### Task item
Nothing is needed except the lines below that run from the one with "O custo do frete" through the one with "Adquirindo nossos produtos", repeated exactly.

(Extracted page text data)
--- START ---
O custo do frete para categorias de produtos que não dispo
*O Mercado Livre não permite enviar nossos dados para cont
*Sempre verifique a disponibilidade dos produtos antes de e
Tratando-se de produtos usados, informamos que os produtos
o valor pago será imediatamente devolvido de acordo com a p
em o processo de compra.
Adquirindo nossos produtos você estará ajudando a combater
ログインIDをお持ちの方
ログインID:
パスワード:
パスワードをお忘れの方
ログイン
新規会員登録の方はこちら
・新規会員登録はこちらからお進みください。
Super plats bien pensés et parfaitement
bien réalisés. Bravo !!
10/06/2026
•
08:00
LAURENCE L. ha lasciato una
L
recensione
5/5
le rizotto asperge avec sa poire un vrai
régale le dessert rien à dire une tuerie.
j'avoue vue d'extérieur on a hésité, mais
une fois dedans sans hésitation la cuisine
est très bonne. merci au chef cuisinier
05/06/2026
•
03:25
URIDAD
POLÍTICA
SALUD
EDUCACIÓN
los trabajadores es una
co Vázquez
--- END ---
--- START ---
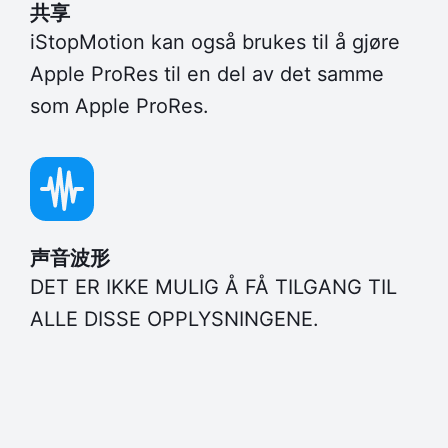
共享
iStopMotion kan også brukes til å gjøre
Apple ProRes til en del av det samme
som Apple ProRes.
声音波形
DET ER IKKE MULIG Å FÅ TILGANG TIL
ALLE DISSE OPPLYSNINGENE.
--- END ---
--- START ---
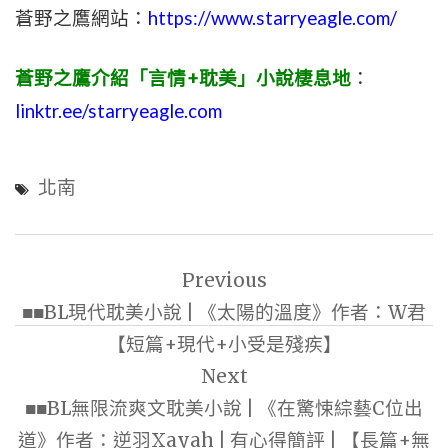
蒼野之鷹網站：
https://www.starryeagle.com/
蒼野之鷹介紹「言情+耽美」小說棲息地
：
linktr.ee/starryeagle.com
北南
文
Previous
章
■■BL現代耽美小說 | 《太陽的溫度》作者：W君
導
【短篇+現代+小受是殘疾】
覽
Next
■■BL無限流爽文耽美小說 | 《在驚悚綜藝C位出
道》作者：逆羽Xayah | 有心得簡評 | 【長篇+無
--- END ---
### Solution for this problem
O custo do frete para categorias de produtos que não dispo
*O Mercado Livre não permite enviar nossos dados para cont
*Sempre verifique a disponibilidade dos produtos antes de e
Tratando-se de produtos usados, informamos que os produtos
o valor pago será imediatamente devolvido de acordo com a p
em o processo de compra.
Adquirindo nossos produtos você estará ajudando a combater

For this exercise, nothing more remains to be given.